I received a phone call from the University lawyers. A notorious and vexatious FOI applicant, a n interstate lawyer, had asked the University for all the information in my personnel file. I had annoyed the applicant by appearing, the previous year, before a Queensland Parliamentary Committee on FOI, where I claimed some people had called me a serial FOI applicant. For some unknown reason, this had annoyed him and he was now keen to find evidence that challenged my credentials or undermined my creditability and reputation. The University was keen to resist the challenge but I was much more relaxed and suggested we could give him everything he wanted. However, as a compromise, I asked to see my file before making a final decision. The file was very thick so the University FOI officer allowed me to read it all.
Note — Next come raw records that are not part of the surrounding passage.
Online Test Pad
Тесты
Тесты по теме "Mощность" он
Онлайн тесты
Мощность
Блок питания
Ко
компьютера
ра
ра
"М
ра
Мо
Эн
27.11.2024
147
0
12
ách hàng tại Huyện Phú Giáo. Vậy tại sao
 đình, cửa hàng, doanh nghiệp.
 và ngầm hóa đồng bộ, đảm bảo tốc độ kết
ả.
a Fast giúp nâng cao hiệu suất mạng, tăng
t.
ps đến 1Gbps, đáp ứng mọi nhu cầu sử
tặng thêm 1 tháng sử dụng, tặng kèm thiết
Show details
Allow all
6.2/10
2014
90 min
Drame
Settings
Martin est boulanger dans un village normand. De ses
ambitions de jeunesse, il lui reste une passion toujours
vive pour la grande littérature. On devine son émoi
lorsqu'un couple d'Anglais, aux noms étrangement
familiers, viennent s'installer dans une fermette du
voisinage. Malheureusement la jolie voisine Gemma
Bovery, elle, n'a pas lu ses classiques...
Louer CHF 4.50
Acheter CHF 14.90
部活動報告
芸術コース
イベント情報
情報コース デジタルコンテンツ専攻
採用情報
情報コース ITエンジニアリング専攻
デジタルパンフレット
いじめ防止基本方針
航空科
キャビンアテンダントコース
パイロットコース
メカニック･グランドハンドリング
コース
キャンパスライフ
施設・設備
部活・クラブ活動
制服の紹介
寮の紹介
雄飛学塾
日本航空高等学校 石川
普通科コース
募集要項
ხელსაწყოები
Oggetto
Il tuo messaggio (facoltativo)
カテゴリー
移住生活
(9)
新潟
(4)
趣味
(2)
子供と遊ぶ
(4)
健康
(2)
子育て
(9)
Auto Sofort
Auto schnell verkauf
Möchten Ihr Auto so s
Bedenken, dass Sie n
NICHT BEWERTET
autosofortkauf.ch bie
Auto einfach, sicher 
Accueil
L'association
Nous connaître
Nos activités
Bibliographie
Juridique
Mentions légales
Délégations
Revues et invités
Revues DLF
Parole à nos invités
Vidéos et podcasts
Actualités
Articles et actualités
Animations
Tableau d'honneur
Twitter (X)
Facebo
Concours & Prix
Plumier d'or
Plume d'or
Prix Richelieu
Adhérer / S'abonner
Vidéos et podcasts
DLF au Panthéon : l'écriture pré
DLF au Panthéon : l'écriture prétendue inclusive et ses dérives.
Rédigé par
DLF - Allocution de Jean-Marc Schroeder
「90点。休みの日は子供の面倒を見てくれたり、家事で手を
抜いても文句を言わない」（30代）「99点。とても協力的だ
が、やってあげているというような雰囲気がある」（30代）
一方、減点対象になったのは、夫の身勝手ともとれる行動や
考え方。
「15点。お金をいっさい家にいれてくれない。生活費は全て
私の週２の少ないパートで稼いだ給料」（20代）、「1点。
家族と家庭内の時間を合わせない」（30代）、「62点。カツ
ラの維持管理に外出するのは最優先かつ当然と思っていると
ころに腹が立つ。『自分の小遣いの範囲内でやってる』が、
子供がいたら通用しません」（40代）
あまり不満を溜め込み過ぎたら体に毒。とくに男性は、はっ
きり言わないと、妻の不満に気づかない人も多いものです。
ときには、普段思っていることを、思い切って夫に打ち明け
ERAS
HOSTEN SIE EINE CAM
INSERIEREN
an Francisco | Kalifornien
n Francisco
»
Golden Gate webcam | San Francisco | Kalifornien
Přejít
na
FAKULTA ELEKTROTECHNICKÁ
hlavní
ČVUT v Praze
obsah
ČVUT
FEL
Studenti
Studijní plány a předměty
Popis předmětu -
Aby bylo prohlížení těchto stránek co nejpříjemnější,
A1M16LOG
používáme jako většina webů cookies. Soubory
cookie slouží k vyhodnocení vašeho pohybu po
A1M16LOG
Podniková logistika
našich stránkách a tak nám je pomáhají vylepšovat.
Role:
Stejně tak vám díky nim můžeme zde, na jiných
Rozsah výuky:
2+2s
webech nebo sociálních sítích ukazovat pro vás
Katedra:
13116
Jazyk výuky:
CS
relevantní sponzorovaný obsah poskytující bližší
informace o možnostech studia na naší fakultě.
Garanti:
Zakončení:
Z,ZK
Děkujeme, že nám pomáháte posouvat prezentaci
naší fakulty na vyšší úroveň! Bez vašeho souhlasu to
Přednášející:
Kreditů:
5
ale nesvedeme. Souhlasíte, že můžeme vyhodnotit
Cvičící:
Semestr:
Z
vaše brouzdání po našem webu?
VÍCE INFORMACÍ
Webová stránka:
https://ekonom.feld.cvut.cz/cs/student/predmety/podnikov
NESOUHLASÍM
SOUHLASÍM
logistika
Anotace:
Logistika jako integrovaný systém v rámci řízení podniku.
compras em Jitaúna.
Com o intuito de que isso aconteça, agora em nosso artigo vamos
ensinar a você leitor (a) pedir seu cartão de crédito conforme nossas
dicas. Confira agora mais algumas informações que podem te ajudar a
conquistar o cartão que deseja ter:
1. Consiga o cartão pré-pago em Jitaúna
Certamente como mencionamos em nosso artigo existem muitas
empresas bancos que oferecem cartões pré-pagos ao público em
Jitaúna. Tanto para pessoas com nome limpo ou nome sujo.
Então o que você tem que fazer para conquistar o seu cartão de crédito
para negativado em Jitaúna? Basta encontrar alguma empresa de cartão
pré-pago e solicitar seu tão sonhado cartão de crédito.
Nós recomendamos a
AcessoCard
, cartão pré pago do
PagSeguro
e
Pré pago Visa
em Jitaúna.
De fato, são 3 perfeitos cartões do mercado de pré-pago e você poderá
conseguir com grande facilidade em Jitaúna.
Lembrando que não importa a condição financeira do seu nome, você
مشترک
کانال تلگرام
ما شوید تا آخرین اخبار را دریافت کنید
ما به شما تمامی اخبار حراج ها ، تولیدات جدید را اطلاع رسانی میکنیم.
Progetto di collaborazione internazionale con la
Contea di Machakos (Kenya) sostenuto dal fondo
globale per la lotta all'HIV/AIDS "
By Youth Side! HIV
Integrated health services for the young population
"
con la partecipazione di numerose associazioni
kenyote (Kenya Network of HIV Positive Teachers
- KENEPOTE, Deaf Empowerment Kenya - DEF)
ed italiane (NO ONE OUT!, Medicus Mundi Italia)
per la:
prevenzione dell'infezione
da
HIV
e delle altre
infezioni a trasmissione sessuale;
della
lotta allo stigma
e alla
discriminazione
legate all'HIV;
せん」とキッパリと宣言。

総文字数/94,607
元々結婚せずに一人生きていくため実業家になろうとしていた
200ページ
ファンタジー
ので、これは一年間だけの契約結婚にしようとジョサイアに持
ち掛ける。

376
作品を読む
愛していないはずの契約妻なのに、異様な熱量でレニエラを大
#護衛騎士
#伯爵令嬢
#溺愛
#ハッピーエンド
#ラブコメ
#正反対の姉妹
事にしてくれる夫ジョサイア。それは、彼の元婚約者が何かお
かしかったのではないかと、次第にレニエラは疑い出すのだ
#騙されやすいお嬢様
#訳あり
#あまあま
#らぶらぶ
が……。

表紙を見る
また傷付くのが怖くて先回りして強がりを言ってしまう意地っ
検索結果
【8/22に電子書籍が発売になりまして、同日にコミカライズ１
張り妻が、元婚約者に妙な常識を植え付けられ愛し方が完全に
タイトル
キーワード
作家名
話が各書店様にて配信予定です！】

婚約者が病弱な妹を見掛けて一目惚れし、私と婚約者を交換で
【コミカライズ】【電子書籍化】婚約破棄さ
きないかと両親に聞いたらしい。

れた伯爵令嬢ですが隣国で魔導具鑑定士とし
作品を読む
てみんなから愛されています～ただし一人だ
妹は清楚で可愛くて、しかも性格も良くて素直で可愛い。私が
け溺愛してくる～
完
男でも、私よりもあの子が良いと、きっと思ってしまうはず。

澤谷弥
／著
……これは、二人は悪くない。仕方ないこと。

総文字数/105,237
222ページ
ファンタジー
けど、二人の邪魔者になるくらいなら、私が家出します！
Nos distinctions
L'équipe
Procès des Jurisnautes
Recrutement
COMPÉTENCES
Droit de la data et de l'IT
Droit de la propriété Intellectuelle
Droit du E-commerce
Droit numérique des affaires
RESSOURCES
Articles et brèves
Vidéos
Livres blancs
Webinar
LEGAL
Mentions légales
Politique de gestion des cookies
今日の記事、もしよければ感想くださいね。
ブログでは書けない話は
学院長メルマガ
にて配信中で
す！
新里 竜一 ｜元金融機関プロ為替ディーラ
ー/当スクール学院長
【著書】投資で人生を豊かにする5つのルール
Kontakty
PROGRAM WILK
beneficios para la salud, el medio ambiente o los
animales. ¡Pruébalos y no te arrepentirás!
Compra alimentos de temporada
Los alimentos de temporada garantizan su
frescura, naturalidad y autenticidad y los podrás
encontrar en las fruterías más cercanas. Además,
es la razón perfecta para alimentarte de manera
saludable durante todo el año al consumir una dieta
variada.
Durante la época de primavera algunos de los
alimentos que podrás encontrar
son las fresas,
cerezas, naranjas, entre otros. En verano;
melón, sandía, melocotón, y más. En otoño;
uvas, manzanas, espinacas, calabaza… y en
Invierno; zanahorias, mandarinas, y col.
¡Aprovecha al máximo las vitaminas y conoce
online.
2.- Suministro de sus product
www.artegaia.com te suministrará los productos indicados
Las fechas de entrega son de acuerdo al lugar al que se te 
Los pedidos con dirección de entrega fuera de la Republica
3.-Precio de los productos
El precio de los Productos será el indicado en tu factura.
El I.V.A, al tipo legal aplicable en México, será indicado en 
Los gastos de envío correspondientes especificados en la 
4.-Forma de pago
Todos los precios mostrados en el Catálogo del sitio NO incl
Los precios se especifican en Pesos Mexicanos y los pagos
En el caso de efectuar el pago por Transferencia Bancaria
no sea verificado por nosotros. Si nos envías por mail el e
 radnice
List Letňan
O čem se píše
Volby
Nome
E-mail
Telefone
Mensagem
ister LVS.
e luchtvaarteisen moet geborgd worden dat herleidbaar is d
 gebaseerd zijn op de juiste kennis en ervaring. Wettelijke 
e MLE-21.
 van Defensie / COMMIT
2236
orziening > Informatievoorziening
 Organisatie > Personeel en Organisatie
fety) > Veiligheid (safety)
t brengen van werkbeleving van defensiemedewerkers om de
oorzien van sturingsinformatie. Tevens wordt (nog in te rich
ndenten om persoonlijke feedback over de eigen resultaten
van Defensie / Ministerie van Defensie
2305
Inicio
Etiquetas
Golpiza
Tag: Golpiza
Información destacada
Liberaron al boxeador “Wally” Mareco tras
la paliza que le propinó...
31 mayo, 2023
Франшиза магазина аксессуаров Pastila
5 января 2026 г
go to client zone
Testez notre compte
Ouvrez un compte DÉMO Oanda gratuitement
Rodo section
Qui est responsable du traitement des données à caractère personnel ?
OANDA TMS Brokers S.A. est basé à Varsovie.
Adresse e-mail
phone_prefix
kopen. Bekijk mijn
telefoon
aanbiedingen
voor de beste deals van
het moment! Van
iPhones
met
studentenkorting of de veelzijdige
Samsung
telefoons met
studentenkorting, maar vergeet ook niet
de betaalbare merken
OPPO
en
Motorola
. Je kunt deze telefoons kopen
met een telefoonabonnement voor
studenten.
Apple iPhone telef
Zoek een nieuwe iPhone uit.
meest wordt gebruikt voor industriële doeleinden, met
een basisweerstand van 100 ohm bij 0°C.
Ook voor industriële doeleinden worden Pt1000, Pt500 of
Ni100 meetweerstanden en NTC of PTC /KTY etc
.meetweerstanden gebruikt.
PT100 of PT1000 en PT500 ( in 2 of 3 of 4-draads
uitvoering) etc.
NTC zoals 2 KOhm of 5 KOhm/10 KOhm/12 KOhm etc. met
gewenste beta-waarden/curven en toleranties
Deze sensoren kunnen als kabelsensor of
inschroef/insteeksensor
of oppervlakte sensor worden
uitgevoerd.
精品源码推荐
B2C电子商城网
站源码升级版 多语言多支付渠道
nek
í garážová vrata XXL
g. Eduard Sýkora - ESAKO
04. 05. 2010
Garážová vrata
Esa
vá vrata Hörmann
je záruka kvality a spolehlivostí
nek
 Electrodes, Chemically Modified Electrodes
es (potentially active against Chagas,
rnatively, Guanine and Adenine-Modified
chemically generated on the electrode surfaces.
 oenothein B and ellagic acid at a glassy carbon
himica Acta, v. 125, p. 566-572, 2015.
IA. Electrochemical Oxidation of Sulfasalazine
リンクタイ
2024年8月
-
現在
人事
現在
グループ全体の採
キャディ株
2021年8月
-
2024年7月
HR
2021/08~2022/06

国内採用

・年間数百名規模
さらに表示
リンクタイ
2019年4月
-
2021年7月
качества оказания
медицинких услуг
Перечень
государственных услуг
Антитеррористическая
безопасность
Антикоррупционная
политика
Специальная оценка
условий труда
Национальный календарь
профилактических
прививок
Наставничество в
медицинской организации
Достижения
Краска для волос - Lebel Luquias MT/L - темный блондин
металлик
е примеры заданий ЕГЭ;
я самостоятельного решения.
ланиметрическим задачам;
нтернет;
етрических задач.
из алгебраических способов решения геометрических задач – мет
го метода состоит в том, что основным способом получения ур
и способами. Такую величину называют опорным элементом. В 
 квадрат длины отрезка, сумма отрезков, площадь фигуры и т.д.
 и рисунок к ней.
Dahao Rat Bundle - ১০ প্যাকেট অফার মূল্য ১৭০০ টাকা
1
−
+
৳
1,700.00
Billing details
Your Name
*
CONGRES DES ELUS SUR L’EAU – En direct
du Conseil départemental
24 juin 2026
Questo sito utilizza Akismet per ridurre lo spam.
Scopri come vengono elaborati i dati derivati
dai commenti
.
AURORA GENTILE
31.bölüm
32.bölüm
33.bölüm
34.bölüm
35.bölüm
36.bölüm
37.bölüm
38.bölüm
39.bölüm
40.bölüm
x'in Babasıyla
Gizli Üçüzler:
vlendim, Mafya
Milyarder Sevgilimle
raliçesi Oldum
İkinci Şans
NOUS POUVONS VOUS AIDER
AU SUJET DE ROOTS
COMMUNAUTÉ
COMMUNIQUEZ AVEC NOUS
In many ways, it was an unusual level of complete access granted to me but also it was an eye opener. First, I discovered that one of my often used referees, a well known academic and later judge, was often lukewarm in his support of my applications – a much different attitude then conveyed in my other encounters with him. Second, my initial appointment as a law tutor in 1990 was far more problematic then I had realised. The appointment had often been sold in public by the Law School as a bold and novel experiment by the Law School to deliberately add a different dimension to the teaching of public law by incorporating a political science perspective.  In many ways, this official ‘endorsement’ of seeking an innovative approach to public law teaching guided my efforts over the next few years. However, I discovered the reality was much different and far from an endorsement. I had actually been the last candidate out of four applicants standing. Like the Olympic ice skater Steve Bradbury, I had emerged as the last contestant still in the race. Unlike Steve who knew his medal had been the result of fate, I spent several years operating with a false understanding. In retrospect, these two discoveries, the less than supportive referee and the real reason I had been given a job as a law tutor, explained in part, some of the difficulties I experienced in gaining a tenured appointment at the Law School. My academic career had begun on a far more tenuous thread than I ever imagined.

I consistently justified and defended my attempts at creating a different type of teaching and learning environment on the basis that the Law School had deliberately hired someone who was ‘different’ than the typical or traditional law academic. Indeed, I was different:  I had a less than stellar undergraduate record as a law student; my primary focus was political science; and my employment experience had not been as a lawyer but as a public servant. The truth is, I might have stumbled at the first hurdle, or simply given up, if I had realised that I had only been given my opportunity to teach because the Law School was desperate and because I ‘waited’ for several weeks after the interview, to ask how my application was progressing.

Despite these rocky beginnings, I ended up with a great career and the Law School and University continue to reap, in terms of international reputation and positive impact on student learning, an unexpected windfall that has lasted a couple of decades rather than the intended temporary desperate stop gap measure.